10.A transformer that is the equivalent of three single-phase transformers, which are all wound on one core and enclosed within one common case.
11.They won’t distribute the load equally; one transformer will tend to assume more of the load than the other. This leads to overheating and, in severe cases, the destruction of the transformers.
12.A current transformer has a primary of a few turns of heavy conductor capable of carrying the total current, and the secondary consists of a number of turns of smaller wire. The primary winding is connected in series with the circuit carrying the current that is to be measured.
13.The secondary must never be opened when the primary circuit is energized. If it is necessary to disconnect an instrument while the circuit is energized, the secondary must be short-circuited. If the secondary is opened while the circuit is energized, the potential on the secondary might reach dangerously high values. By short-circuiting the secondary, damage is avoided and the voltage on the secondary is kept within safe limits.

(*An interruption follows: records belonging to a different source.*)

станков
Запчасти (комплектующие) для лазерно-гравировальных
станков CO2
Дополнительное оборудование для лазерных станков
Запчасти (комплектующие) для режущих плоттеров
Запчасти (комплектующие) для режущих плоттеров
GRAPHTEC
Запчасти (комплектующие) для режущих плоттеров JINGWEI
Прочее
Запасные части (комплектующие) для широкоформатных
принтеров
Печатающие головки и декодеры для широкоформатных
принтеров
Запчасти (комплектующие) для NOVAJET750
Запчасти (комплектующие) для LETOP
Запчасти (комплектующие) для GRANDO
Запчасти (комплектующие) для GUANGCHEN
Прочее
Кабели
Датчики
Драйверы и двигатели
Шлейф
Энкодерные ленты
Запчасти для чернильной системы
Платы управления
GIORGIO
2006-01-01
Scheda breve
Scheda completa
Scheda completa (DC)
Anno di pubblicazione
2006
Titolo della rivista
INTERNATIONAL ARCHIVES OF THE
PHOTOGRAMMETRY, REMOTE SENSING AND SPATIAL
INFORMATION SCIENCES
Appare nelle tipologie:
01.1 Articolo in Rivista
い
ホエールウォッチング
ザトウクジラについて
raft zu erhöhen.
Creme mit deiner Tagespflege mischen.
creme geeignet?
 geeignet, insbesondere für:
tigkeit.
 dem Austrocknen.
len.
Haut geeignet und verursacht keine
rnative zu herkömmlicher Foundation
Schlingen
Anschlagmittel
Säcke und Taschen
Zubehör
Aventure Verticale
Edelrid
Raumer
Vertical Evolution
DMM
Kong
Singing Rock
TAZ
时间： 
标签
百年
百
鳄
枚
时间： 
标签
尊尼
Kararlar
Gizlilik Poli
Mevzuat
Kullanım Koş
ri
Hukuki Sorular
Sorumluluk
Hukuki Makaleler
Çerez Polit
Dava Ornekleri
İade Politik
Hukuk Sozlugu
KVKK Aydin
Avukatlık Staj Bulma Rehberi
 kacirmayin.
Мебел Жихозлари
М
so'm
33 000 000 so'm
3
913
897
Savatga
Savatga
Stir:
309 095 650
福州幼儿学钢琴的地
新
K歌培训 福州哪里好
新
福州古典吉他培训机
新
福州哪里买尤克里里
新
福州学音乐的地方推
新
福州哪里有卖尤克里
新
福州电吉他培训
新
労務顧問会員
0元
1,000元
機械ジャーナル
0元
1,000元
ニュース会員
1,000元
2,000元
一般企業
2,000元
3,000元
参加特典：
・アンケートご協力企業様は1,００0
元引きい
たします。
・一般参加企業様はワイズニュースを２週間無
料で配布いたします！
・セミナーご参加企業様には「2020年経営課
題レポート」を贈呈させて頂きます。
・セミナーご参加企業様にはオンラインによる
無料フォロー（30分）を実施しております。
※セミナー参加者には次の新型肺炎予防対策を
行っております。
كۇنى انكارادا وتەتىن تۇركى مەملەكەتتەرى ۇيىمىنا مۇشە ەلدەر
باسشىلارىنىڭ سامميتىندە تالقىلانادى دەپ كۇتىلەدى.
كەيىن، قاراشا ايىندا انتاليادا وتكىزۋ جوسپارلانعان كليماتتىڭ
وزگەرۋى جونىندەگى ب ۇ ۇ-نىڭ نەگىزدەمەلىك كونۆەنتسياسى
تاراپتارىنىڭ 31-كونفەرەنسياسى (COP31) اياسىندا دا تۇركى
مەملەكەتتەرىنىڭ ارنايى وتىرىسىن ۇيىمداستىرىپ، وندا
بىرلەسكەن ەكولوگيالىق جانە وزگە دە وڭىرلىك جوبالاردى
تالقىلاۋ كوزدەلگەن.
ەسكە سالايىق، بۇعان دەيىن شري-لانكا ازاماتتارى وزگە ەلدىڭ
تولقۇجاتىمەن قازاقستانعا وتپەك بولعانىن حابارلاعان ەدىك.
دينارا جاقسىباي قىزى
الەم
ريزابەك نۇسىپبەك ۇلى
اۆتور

14.This device is similar to a booster transformer. It has a primary and a secondary winding, which are wound on separate cores. The primary can be moved in either direction; this is usually done by an electric motor. In turning, the primary bucks or boosts the line voltage, as required. The amount of bucking or boosting is anticipated by the current being drawn by the line.
15.Yes, they would have to be connected in an open delta.
16.The high side of the transformer must be able to handle the approximate voltage of the line; the low side must have a voltage of approximately the value by which you wish to boost the line voltage and must also have a current capacity that is sufficient to carry the line current.
17.No. Each transformer is only capable of supplying 86.6 percent of its output rating.
18.They are rated at 50 to 5, 100 to 5, etc. The first number is the total current that the transformer is supposed to handle, and the second figure is the current on the secondary when the fullloadcurrent is flowing through the primary. For example, a 50- to-5 rating would have a multiplier of 10 Kilo.
19.A potential transformer is built like the ordinary isolation transformer, except that extra precautions are taken to ensure that the winding ratios are exact. Also, the primary winding is connected in parallel with the circuit to be measured.
20.They are 120 electrical degrees apart.